ロンドン証券取引所(LSE、1801年設立)は9月4日、15年間の長期にわたりFTSE100の対象銘柄となっていたバーバリーが、直近四半期の時価総額の大幅下落を受けて9月23日以降FTSE100からはずれることになると発表した。
同社の現在の時価総額は22億3千万ポンド(29億3千万ドル、約4,215億円)で、昨年末時点より▼56%も下落している。
ある経済アナリストが、バーバリーを指して、売上高及び収益において“長い連敗続き”と評したこともあって株価が大きく下がっていた。
同社の2024年3月期の収益は34%も凋落していて、直近4~6月期の売上高も20%以上下落しており、2025年3月期も厳しい業績見通しとなるとして、配当を取り止める決定を行っている。
かかる事情もあって、同社は今年7月、伊ブランドのベルサーチ(1978年設立)から引き抜いて2年前に就任させたばかりのジョナサン・アクロイド最高経営責任者(CEO)を更迭し、後任にジョシュア・シュルマン氏(米ブランドのマイケル・コース(1981年設立)やコーチ(1941年設立)のCEO歴任)を据えている。
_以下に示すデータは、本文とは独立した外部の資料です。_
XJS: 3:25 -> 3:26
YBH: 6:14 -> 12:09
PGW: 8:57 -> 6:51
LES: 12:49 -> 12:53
その際、ゲリー・マーフィー同社会長(68歳、2018年就任)は、“新機軸を打ち出しながら、我が社のコア顧客にとってより身近な商品開発に最善を尽くす”とした上で、“コスト削減を含め、様々な対策を講じていることから、下半期に状況が好転することを期待している”コメントした。
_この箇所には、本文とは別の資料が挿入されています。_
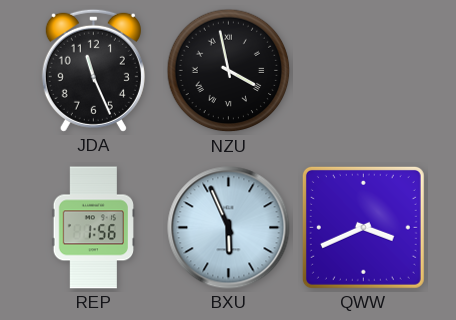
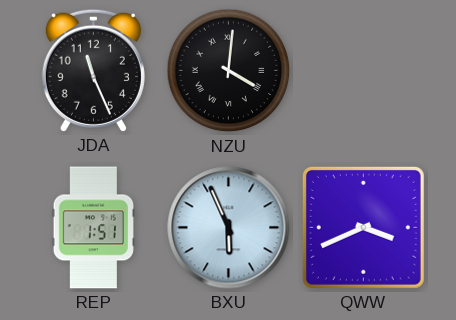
NZU: 3:58 -> 4:01
REP: 1:56 -> 1:51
バーバリーに限らず、他の世界有数の高級ブランドメーカーが、世界第2位の経済大国である中国顧客の高級品買い漁りに頼っていたが、中国がコロナ禍明け後でも景気後退に遭って中国消費者が節約志向に転じてきていることから、今後も苦戦を強いられる恐れがある。
(注)FTSE100:LSEに上場する時価総額上位100銘柄で構成され、ドイツのDAXやフランスのCAC40とともに、投資家の注目度が高い欧州の株価指数のひとつ。英国フィナンシャル・タイムズ社とLSEグループの合弁会社であるFTSEが公表。